DATA EXCERPT:
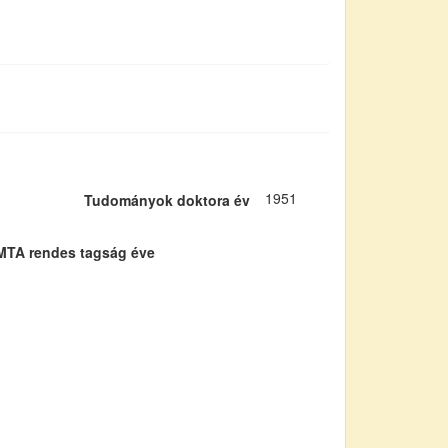
1951
Tudományok doktora év
MTA rendes tagság éve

ASSIGNMENT: Apart from the pictures, the whole listing should be reproduced exactly.

REPLY:
1951
Tudományok doktora év
MTA rendes tagság éve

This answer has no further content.